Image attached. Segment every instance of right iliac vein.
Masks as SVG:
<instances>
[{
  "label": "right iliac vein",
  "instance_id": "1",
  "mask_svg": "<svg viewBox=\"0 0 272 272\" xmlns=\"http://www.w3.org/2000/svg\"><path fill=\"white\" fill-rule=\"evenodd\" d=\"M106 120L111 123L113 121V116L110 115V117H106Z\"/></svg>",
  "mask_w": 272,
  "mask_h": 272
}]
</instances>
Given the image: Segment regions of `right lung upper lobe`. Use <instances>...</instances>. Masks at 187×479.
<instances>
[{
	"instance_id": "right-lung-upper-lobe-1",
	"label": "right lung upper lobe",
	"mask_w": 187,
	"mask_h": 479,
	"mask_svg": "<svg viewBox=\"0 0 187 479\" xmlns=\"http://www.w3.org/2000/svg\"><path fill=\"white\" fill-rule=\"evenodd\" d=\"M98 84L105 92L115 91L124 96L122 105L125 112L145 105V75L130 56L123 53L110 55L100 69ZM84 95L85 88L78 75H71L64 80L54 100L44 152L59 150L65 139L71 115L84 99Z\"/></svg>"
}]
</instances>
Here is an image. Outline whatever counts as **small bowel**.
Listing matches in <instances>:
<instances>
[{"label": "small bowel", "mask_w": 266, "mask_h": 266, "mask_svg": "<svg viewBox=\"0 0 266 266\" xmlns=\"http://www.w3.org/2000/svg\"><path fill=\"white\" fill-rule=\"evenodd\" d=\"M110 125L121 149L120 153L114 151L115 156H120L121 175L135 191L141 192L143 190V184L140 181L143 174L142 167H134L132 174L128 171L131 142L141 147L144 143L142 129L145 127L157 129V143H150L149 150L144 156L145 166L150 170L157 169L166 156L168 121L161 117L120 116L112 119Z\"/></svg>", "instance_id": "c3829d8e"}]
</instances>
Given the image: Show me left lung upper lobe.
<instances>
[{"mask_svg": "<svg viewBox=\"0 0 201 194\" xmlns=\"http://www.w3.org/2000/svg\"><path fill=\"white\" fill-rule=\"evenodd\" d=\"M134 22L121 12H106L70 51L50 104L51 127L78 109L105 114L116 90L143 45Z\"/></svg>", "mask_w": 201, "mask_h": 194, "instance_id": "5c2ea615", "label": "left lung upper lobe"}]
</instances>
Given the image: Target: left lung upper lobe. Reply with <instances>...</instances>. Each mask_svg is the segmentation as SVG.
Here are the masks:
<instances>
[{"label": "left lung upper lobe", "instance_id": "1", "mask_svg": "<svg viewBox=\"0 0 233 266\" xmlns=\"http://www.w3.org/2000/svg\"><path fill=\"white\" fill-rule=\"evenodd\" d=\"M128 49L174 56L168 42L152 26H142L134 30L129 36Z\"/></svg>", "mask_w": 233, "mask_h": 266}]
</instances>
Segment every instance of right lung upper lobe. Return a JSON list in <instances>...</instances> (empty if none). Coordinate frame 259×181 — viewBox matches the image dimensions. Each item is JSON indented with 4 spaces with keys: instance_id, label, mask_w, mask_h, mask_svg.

- _What you are asked to do_
From the line that contains "Given the image: Show" down to the last line of the listing above, repeat each line exactly, and include nothing else.

- _The answer_
Given the image: Show me left lung upper lobe.
<instances>
[{"mask_svg": "<svg viewBox=\"0 0 201 194\" xmlns=\"http://www.w3.org/2000/svg\"><path fill=\"white\" fill-rule=\"evenodd\" d=\"M134 22L121 12H106L70 51L50 104L51 127L78 109L105 114L116 90L143 45Z\"/></svg>", "mask_w": 201, "mask_h": 194, "instance_id": "5c2ea615", "label": "left lung upper lobe"}]
</instances>
Given the image: Target: left lung upper lobe. Reply with <instances>...</instances>. Each mask_svg is the segmentation as SVG.
Here are the masks:
<instances>
[{"label": "left lung upper lobe", "instance_id": "1", "mask_svg": "<svg viewBox=\"0 0 233 266\" xmlns=\"http://www.w3.org/2000/svg\"><path fill=\"white\" fill-rule=\"evenodd\" d=\"M128 49L174 56L168 42L152 26H142L134 30L129 36Z\"/></svg>", "mask_w": 233, "mask_h": 266}]
</instances>
Segment every instance of right lung upper lobe. Return a JSON list in <instances>...</instances> (empty if none). Coordinate frame 259×181 — viewBox matches the image dimensions. Each item is JSON indented with 4 spaces with keys: instance_id, label, mask_w, mask_h, mask_svg.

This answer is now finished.